Deux navires, pas trois. C’était un soulagement. Quoique… Tant qu’à modifier l’Histoire, il aurait mieux valu que la flotte de Colomb ne se scinde pas. Pinzón avait quitté la flotte avec la Pinta, comme dans l’Histoire précédente. Mais à présent comment être sûr qu’il allait revenir sur sa décision et retourner vers Haïti pour rejoindre Colomb ? Cette fois-ci, il risquait de continuer tout bonnement vers l’est, de toucher l’Espagne le premier et de revendiquer la paternité des découvertes de Colomb.

Que la Pinta fasse demi-tour ou non, je n’y peux rien, songea Kemal. J’ai la Niña et la Santa María sous la main et je dois faire en sorte que ces deux-là, au moins, ne retournent jamais en Espagne.

Kemal attendit d’être certain que les navires viraient au sud pour contourner le cap de Saint-Nicolas. Allaient-ils suivre le même trajet que dans l’ancienne version, quelque temps vers le sud, puis retour pour reconnaître la côte nord de l’île d’Haïti ?

Plus rien n’était prévisible, même si la logique clamait que les raisons d’agir de Colomb dans l’autre Histoire resteraient valables dans celle-ci.

Prudemment, Kemal descendit jusqu’au boqueteau près de la mer où il avait dissimulé son canot gonflable. À la différence des canots de sauvetage habituels, orange vif, celui-ci était bleu verdâtre afin d’être invisible sur la mer. Kemal enfila sa combinaison de plongée, de la même couleur, et tira l’embarcation dans l’eau. Puis il y entassa assez de charges sous-marines pour régler leur sort à la Santa María et à la Niña si l’occasion s’en présentait. Enfin il mit le moteur en marche et partit vers le large.
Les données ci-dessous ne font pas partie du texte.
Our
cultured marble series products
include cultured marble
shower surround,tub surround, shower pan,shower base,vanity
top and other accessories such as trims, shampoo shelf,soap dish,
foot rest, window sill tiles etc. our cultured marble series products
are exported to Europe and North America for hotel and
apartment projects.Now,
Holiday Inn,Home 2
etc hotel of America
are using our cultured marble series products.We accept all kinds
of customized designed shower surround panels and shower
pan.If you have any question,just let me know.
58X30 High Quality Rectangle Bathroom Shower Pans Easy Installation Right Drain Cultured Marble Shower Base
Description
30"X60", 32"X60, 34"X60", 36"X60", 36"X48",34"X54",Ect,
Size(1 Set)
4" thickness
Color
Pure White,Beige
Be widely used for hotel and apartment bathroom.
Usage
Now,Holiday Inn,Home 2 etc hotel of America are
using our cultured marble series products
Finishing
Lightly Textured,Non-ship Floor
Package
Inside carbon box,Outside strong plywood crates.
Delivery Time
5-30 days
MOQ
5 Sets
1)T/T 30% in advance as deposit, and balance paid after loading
Il lui fallut une demi-heure avant d’être suffisamment loin de la plage pour se sentir raisonnablement sûr de rester invisible aux yeux perçants des vigies espagnoles. Alors seulement, il se dirigea vers l’ouest jusqu’à ce qu’apparaissent les voiles des caravelles. À son grand soulagement, il constata qu’elles avaient jeté l’ancre au large du cap Saint-Nicolas et que des esquifs gagnaient la côte. On était peut-être le 9 décembre au lieu du 6, mais Colomb prenait les mêmes décisions. La température devenait froide pour les tropiques et Colomb aurait, jusqu’au 14 décembre, les mêmes problèmes qu’avant pour franchir le chenal qui séparait l’île de la Tortue d’Haïti. Peut-être Kemal aurait-il meilleur compte à revenir à terre et à attendre que l’Histoire se répète.

Ou peut-être pas. Colomb serait impatient de faire route à l’est afin d’empêcher Pinzón de revenir le premier en Espagne, et, cette fois, il risquait de contourner l’île de la Tortue et de prendre les alizés dans ses voiles en évitant les vents de terre qui devaient le pousser sur les écueils. Kemal était peut-être en train de laisser passer sa dernière chance.